Minimizing Kullback-Leibler divergence

Question

This paper is showing how KL divergence can be minimized by matching the expected values of the sufficient statistics. More precisely, For any distribution p of the exponential family with pdf: $$ p_{\theta}(x) = \frac{1} {Z(\theta)}\exp(\theta^T \phi(x))$$ the distribution $$p_{θ∗} $$ which minimises the Kullback-Leibler divergence, $$ KL (p||p_{θ∗})$$ over the exponential family with natural statistic $\phi$ is implicitly given by: $$E_{p_{\theta}*(x)} [\phi(x)] = E_{p_{(x)}} [\phi(x)]$$

I need help to show that this is true for the particular case of a normal-gamma distribution. So I need to make the same proof that is on the paper but for the special case of Normal gamma.

Answer 1

We already have that the sufficient statistics are $$ T_1 = \ln T,\; T_2 = T,\; T_3 = TX,\; T_4=TX^2. $$

You should select the approximating density $q(X,T)$. Then, by Theorem 1, you simply equate the true expectations with the expectations under the approximating distribution.
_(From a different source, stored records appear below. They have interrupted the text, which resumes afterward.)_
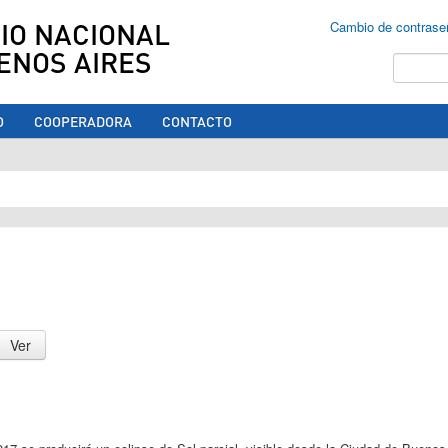
IO NACIONAL
Cambio de contrase
ENOS AIRES
Buscar
O
COOPERADORA
CONTACTO
ed aquí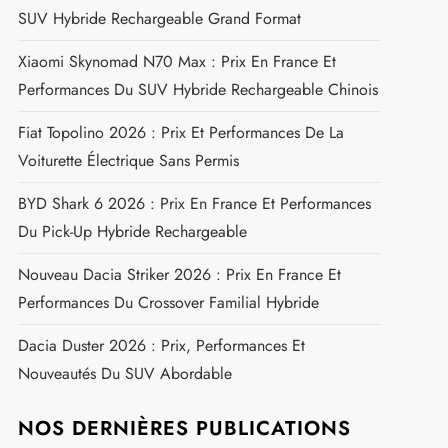
SUV Hybride Rechargeable Grand Format
Xiaomi Skynomad N70 Max : Prix En France Et
Performances Du SUV Hybride Rechargeable Chinois
Fiat Topolino 2026 : Prix Et Performances De La
Voiturette Électrique Sans Permis
BYD Shark 6 2026 : Prix En France Et Performances
Du Pick-Up Hybride Rechargeable
Nouveau Dacia Striker 2026 : Prix En France Et
Performances Du Crossover Familial Hybride
Dacia Duster 2026 : Prix, Performances Et
Nouveautés Du SUV Abordable
NOS DERNIÈRES PUBLICATIONS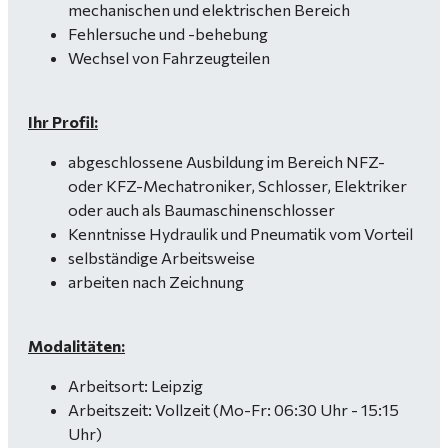
mechanischen und elektrischen Bereich
Fehlersuche und -behebung
Wechsel von Fahrzeugteilen
Ihr Profil:
abgeschlossene Ausbildung im Bereich NFZ-
oder KFZ-Mechatroniker, Schlosser, Elektriker
oder auch als Baumaschinenschlosser
Kenntnisse Hydraulik und Pneumatik vom Vorteil
selbständige Arbeitsweise
arbeiten nach Zeichnung
Modalitäten:
Arbeitsort: Leipzig
Arbeitszeit: Vollzeit (Mo-Fr: 06:30 Uhr - 15:15
Uhr)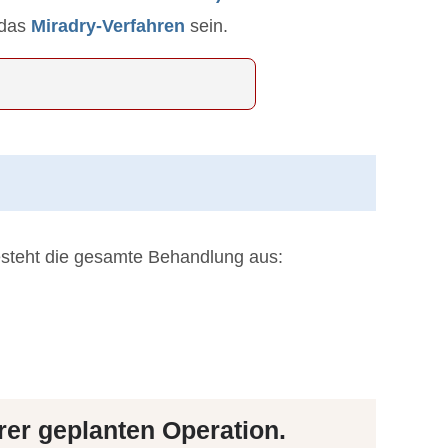
 das
Miradry-Verfahren
sein.
esteht die gesamte Behandlung aus:
er geplanten Operation.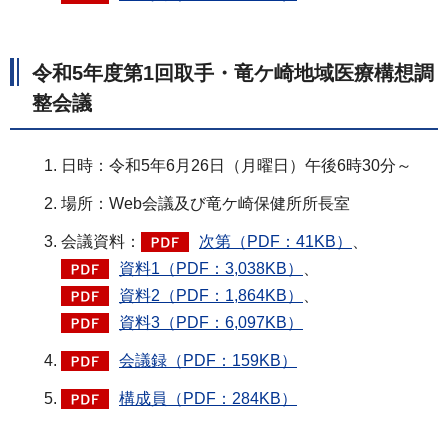
令和5年度第1回取手・竜ケ崎地域医療構想調
整会議
日時：令和5年6月26日（月曜日）午後6時30分～
場所：Web会議及び竜ケ崎保健所所長室
会議資料：
次第（PDF：41KB）
、
資料1（PDF：3,038KB）
、
資料2（PDF：1,864KB）
、
資料3（PDF：6,097KB）
会議録（PDF：159KB）
構成員（PDF：284KB）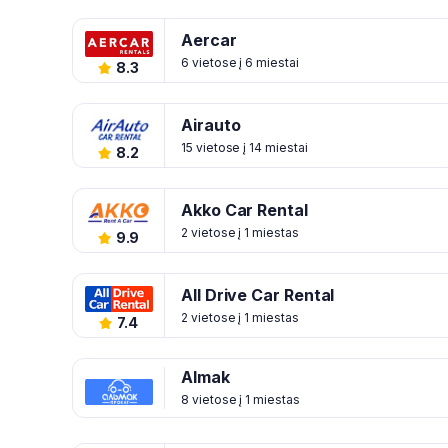
Aercar
6 vietose į 6 miestai
8.3
Airauto
15 vietose į 14 miestai
8.2
Akko Car Rental
2 vietose į 1 miestas
9.9
All Drive Car Rental
2 vietose į 1 miestas
7.4
Almak
8 vietose į 1 miestas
That is, $$ \begin{align} E_q(\ln T) &= \psi(\alpha) - \ln(\beta)\\ E_q(T) &= \frac{\alpha}{\beta},\\ E_q(TX) &= \frac{\alpha\mu}{\beta},\\ E_q(TX^2) &= \frac{\alpha\mu^2}{\beta} + \frac{1}{\lambda}. \end{align} $$ Until you specify what your approximating density is, this is all I can say for this problem. The cited note is explaining assumed density filtering where the posterior distribution is the true distribution and the approximating density $q$ is an exponential family.